The board should never hear important news for the first time at the meeting. Three channels: monthly chair contact, pre-meeting briefing, agreed thresholds.

5 min read

The board should never hear important news for the first time at the meeting itself. A CEO who surprises the board loses trust faster than any other behaviour can rebuild it. This holds true even when the news is positive — surprises tell the board it does not have the full picture.

The three channels

How to keep the board ahead of the news:

  1. Monthly chair contact — 30 minutes, fixed in the calendar. Even when nothing is urgent.
  2. Pre-meeting briefing on difficult items — three to five days before the meeting. Never deliver hard messages only at the meeting itself.
  3. Agreed thresholds — defined levels that trigger an email outside the meeting cycle.

The monthly chair contact

The chair is your earliest sounding board. Half an hour a month — including the months where "there's nothing to report" — builds the relationship that lets you call when something acute happens. If contact only happens when there's a problem, the chair will start reading every call as bad news. That creates the opposite behaviour in you: you postpone the conversation.

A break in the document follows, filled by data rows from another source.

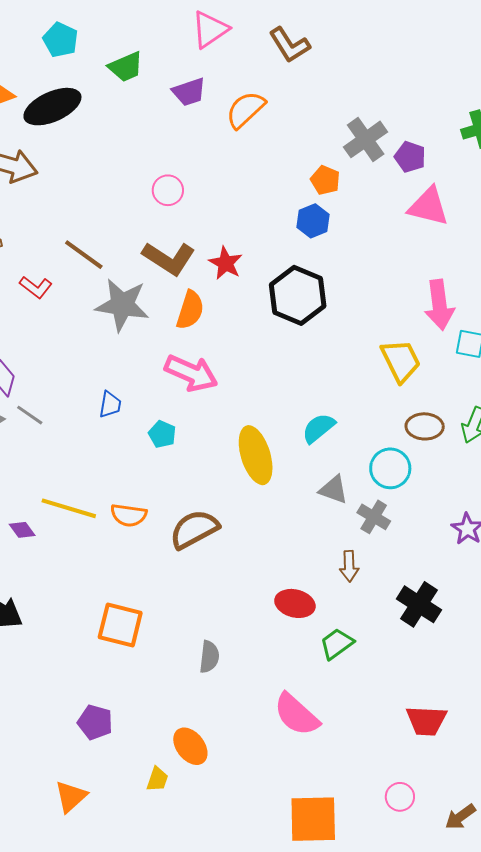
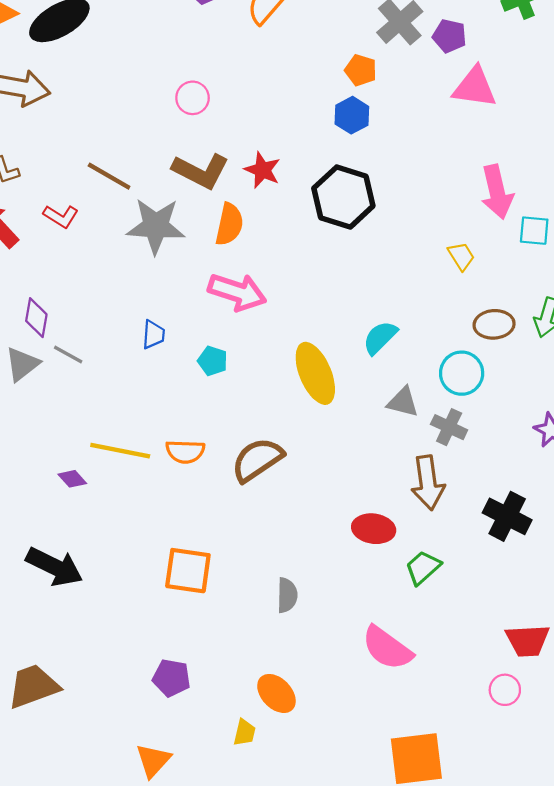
yellow trapezoid: (401, 361) -> (461, 256), size x0.6
brown arrow: (349, 566) -> (428, 483), size x1.6
pink circle: (400, 797) -> (505, 690), moved

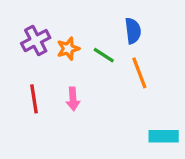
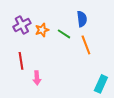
pink arrow: (73, 99) -> (37, 78), moved
cyan rectangle: (164, 136) -> (101, 84), turned -66

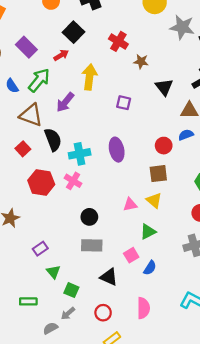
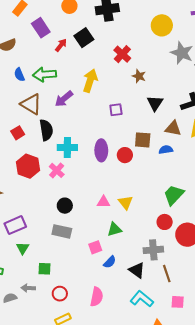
purple rectangle: (26, 47) -> (41, 28), moved
red arrow: (61, 55) -> (61, 45), moved, turned -32
green arrow: (39, 80) -> (44, 74), turned -145
purple square: (124, 103) -> (116, 110), turned -32
red circle: (164, 146) -> (125, 155), moved
brown square: (158, 174) -> (143, 140), moved
purple rectangle: (40, 249) -> (15, 225), size x1.5
black triangle: (109, 277) -> (137, 270), moved
green square: (71, 290) -> (45, 269), moved, turned -32
gray arrow: (68, 313) -> (28, 288), turned 32

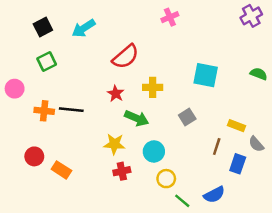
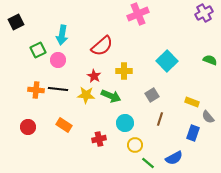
pink cross: (170, 17) -> (138, 14), size x1.5
black square: (43, 27) -> (16, 22), moved
cyan arrow: (84, 28) -> (62, 35), moved, turned -48
cyan square: (206, 75) -> (167, 61), turned 35
pink circle: (15, 89) -> (58, 60), moved
yellow star: (114, 144) -> (86, 95), moved
brown line: (217, 147) -> (160, 119), moved
orange rectangle: (61, 170) -> (64, 125), moved

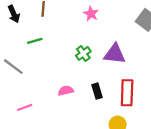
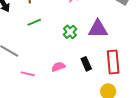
green line: (35, 41) -> (34, 22), moved
pink line: (25, 107) -> (28, 74), moved, turned 40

Brief the chair on hard items first

If you have a difficult message for the meeting — a covenant risk, a customer loss, a senior departure — the full board should not hear it for the first time at the meeting. Speak to the chair three to five days before, and let them decide whether the message should go to the rest of the board in writing first. In about 80% of cases the chair will say: "Send a short written update to everyone. We'll take the discussion at the meeting, focused."

Agreed thresholds

Define in advance what triggers a notification outside the meeting cycle. Written down, approved by the board. Examples:

  • Loss of a customer representing more than 10% of revenue.
  • Liquidity below 30 days of operations.
  • Covenant headroom below 15%.
  • Expected variance from annual budget above 15%.
  • Departure of a member of the executive team.
  • Material legal claim above an agreed threshold.

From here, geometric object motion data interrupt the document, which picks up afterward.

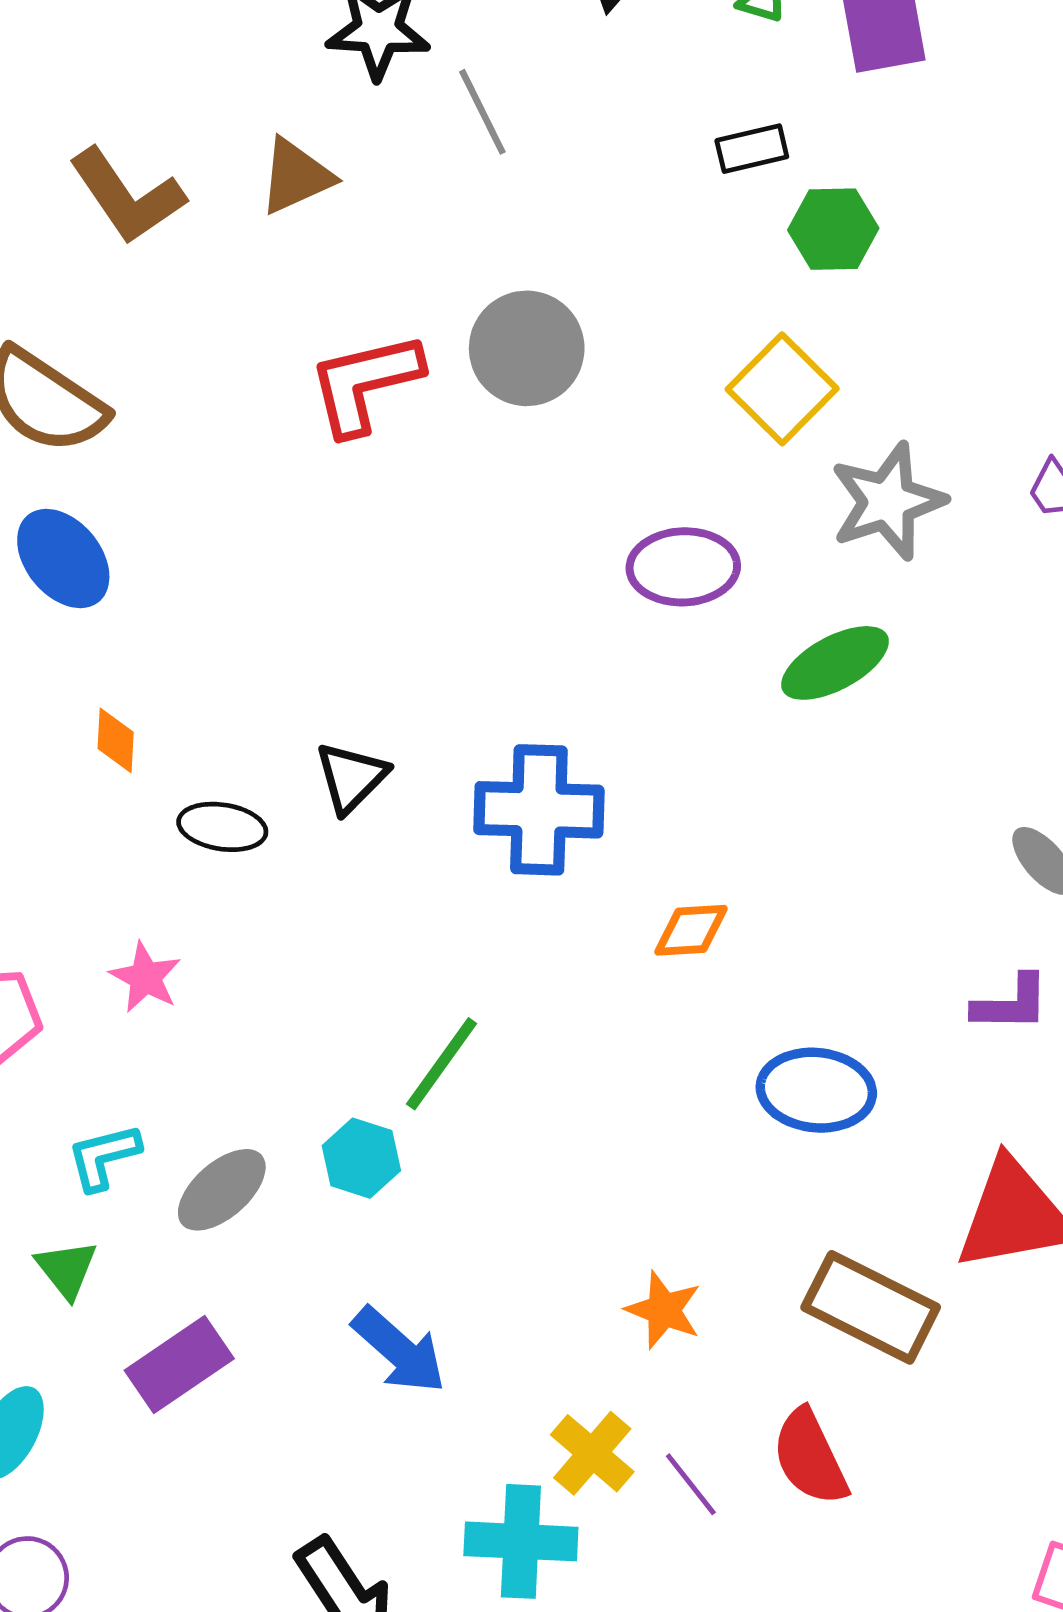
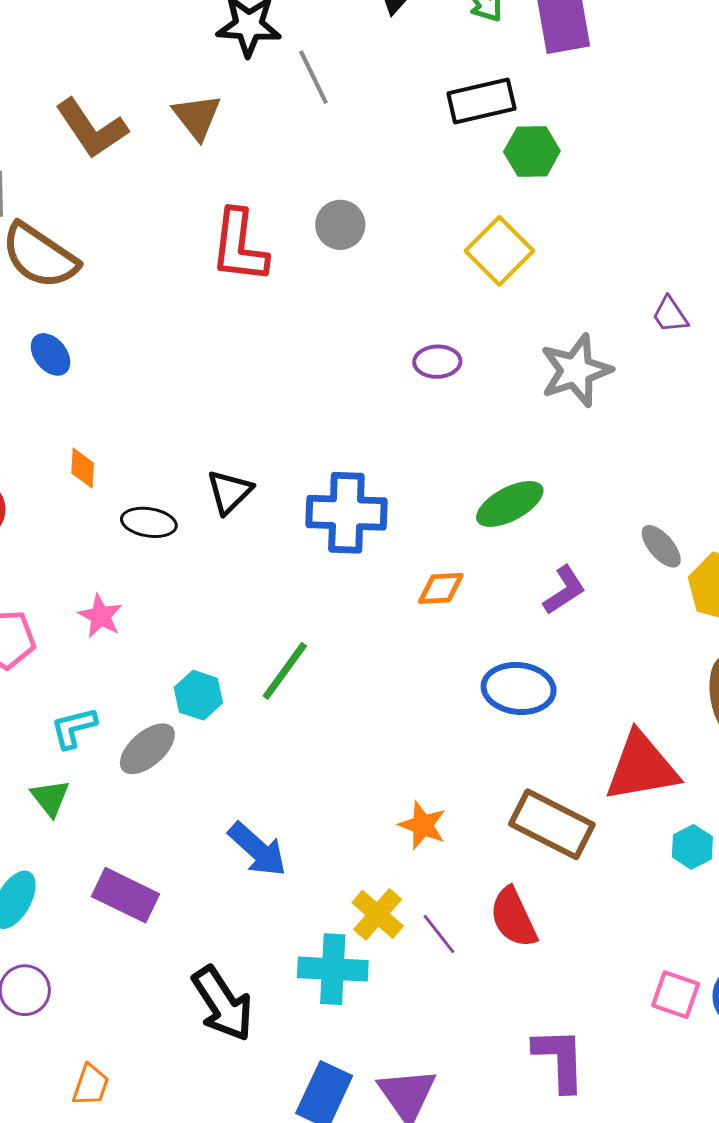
black rectangle: (752, 149) -> (481, 101), size x1.5
brown triangle: (296, 176) -> (197, 117), turned -44
gray circle: (527, 348) -> (340, 225), size x0.7
red L-shape: (365, 383) -> (239, 246), turned -70
gray star: (888, 501) -> (576, 370), moved
blue ellipse: (63, 559) -> (51, 354), size x0.7
purple ellipse: (683, 567) -> (437, 362), size x0.7
green ellipse: (835, 663) -> (510, 504), moved
purple L-shape: (1011, 1003) -> (564, 590), moved, turned -34
cyan hexagon: (361, 1158) -> (198, 695), moved
purple rectangle: (179, 1364) -> (126, 895), moved, turned 60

When a threshold is hit, a short written notification goes out — typically within 48 hours. Not a full memo. An email of 5 to 10 lines.

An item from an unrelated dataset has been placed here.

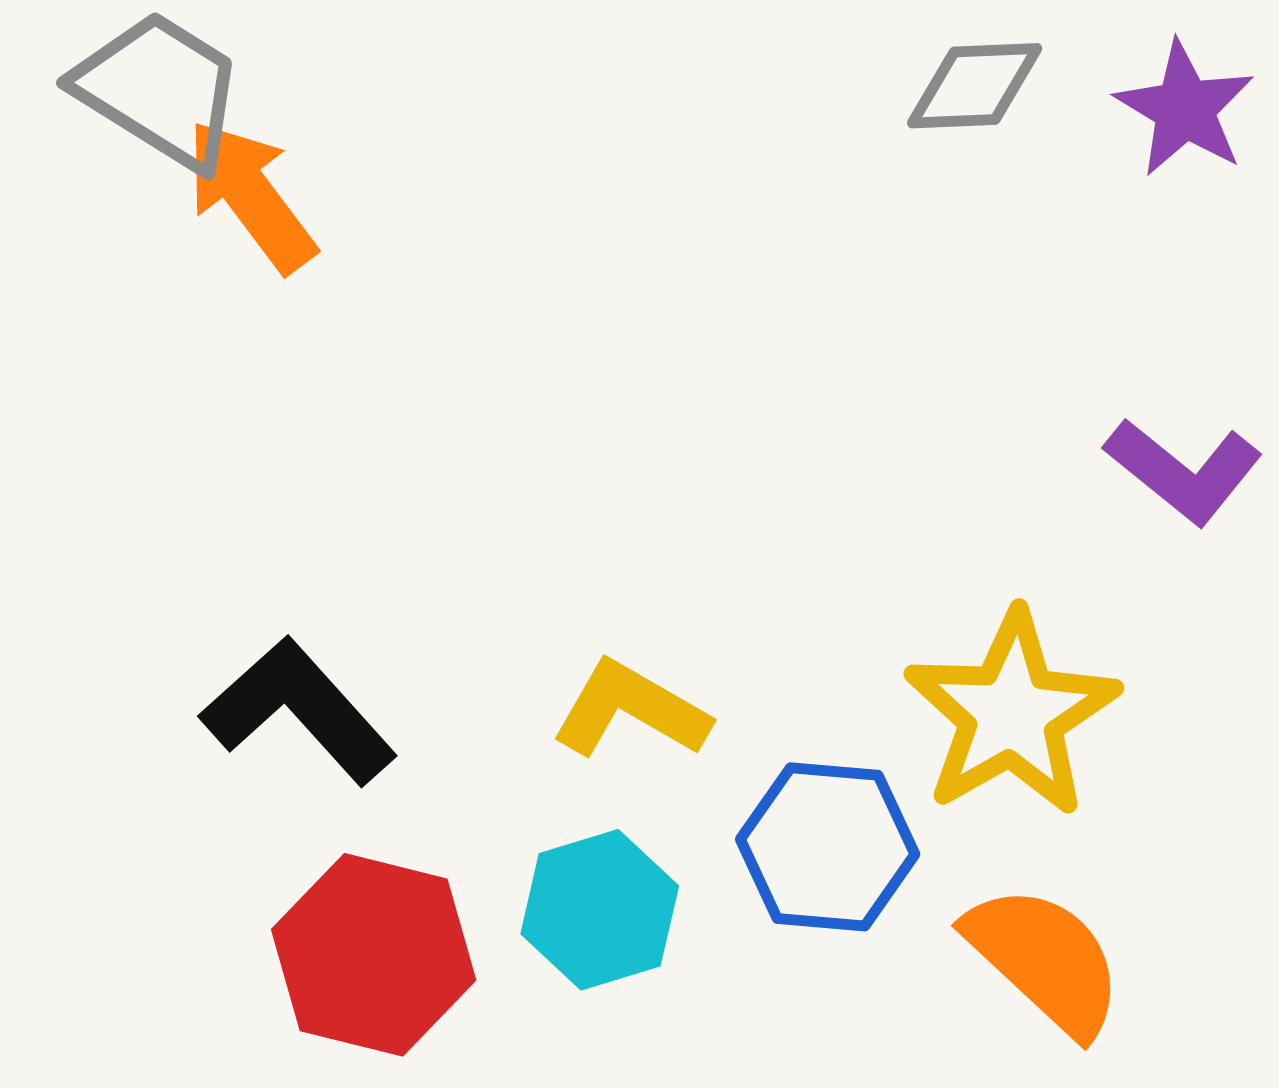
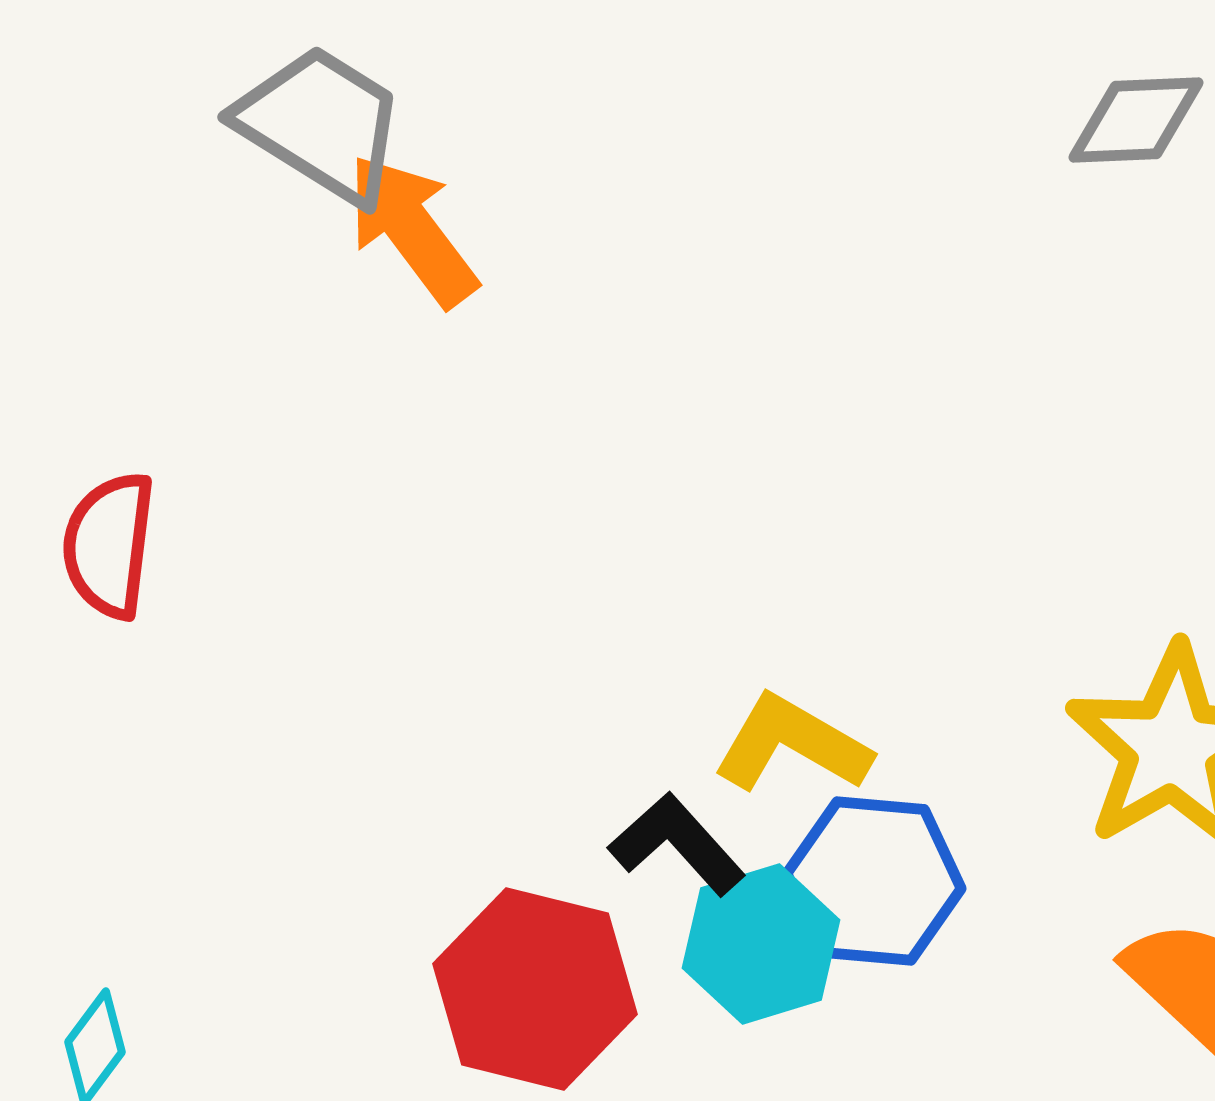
black L-shape: (299, 711) -> (677, 844), moved, size x0.7
blue hexagon: (828, 847) -> (874, 881), moved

The five situations where notification most often fails

In practice, the failure happens in five concrete patterns. If you recognise yourself in any of them, that's where to tighten the discipline:

  1. You hope it blows over. A number has moved the wrong way for 14 days. You're waiting for it to correct itself. It rarely does. The rule: if a number moves the wrong way for more than 7 days, it needs to be flagged.
  2. You're waiting for "more data". You want the full picture before notifying. But the full picture often only arrives once the situation is locked in. The rule: flag with what you know now, and promise an update when more data is available.
  3. You assume the chair already knows. "She saw the email, that's enough." But implicit communication doesn't count. The rule: if it matters, say it directly.
  4. You don't want to cause unnecessary worry. You flagged last quarter too, and it passed. You don't want to "cry wolf". But notifications that don't materialise don't cost credibility — delayed ones do.
  5. You're already working on the solution. You want to present the problem alongside the fix. Understandable — still wrong. The board should know about the problem even if the plan isn't ready.

Why CEOs delay

The most common reason boards get surprised is not bad intent — it's that the CEO hopes the problem resolves before the next meeting. Or doesn't want to "worry" the board about something that may pass. That logic always breaks. What you defer grows — and when it finally surfaces, it looks as if you've been sitting on it.

Template: the threshold email

When a threshold is hit, a short written message goes out — typically within 48 hours. Not a full memo. An email of 5 to 10 lines. The structure is simple:

Example — liquidity notification:

Subject: Notification — liquidity threshold reached

To the board,

Our liquidity dropped to 58 days of operations yesterday, below our agreed warning level of 60 days. The main driver is a delayed invoice from Customer A for €210K, expected within 14 days.

Consequence: We remain above the 30-day floor in our loan agreement, but the buffer has tightened. If Customer A does not pay as expected, and one further deviation hits, we could reach the floor by mid-June.

My recommendation: We take this at the next meeting on 23 June. Until then I'll track daily and report back if the threshold drops below 50 days. No extraordinary meeting needed now.

Best, Lars / CEO

Three paragraphs. No panic. A recommendation included. An email like this takes 15 minutes to write and often saves 2 hours at the meeting itself — because directors arrive prepared instead of reacting in the room.

What if the board has already been surprised?

It happens. A customer leaves without warning. A reporting number lands further off than expected. You spot the problem too late. Three rules:

  • Acknowledge the delay before you explain the event. "I should have flagged this two weeks ago, when I first saw the signal. I didn't. Here's what's happened."
  • Bring the plan, not just the problem. Even a partial plan is better than none. "I propose we do X over the next 30 days. Here's what that requires from the board."
  • Change the notification routine concretely. Not "I'll do better" — but "from now on I check [specific thing] every Friday, and notify if [specific threshold]".

A single surprise can be forgiven. A pattern of surprises is very hard to recover from. It is the change in behaviour, not the apology, that makes the difference.

The hard rule

If you're standing there asking yourself "should I call the chair about this?" — the answer is yes. It is a simple rule, because the doubt itself is the signal: if it weren't worth mentioning, you wouldn't be in doubt.